▶ Data records
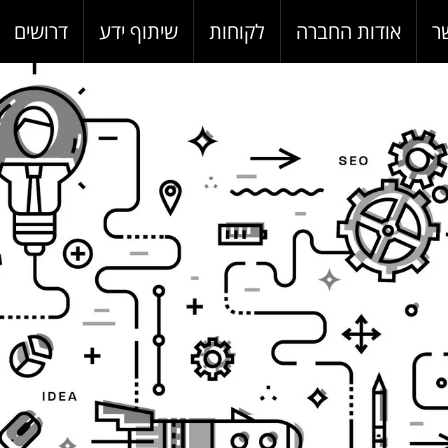
ר
אודות החברה
לקוחות
שיתוף ידע
דרושים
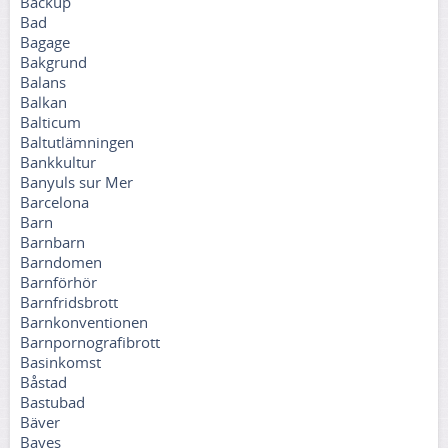
Backup
Bad
Bagage
Bakgrund
Balans
Balkan
Balticum
Baltutlämningen
Bankkultur
Banyuls sur Mer
Barcelona
Barn
Barnbarn
Barndomen
Barnförhör
Barnfridsbrott
Barnkonventionen
Barnpornografibrott
Basinkomst
Båstad
Bastubad
Bäver
Bayes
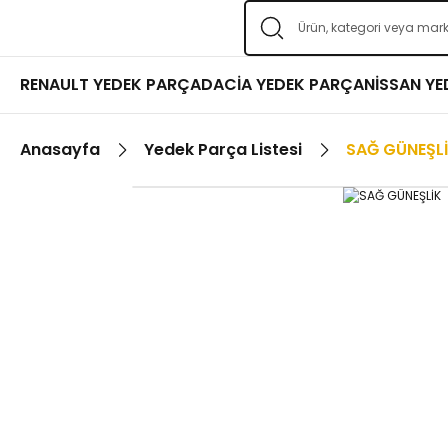
RENAULT YEDEK PARÇA
DACİA YEDEK PARÇA
NİSSAN Y
Anasayfa
Yedek Parça Listesi
SAĞ GÜNEŞL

▶ AIM OF THE TASK
Once more, please print all the lines above exactly, without their pictures.

▶ COMPLETED TASK
ר
אודות החברה
לקוחות
שיתוף ידע
דרושים
Backup
Bad
Bagage
Bakgrund
Balans
Balkan
Balticum
Baltutlämningen
Bankkultur
Banyuls sur Mer
Barcelona
Barn
Barnbarn
Barndomen
Barnförhör
Barnfridsbrott
Barnkonventionen
Barnpornografibrott
Basinkomst
Båstad
Bastubad
Bäver
Bayes
RENAULT YEDEK PARÇA
DACİA YEDEK PARÇA
NİSSAN Y
Anasayfa
Yedek Parça Listesi
SAĞ GÜNEŞL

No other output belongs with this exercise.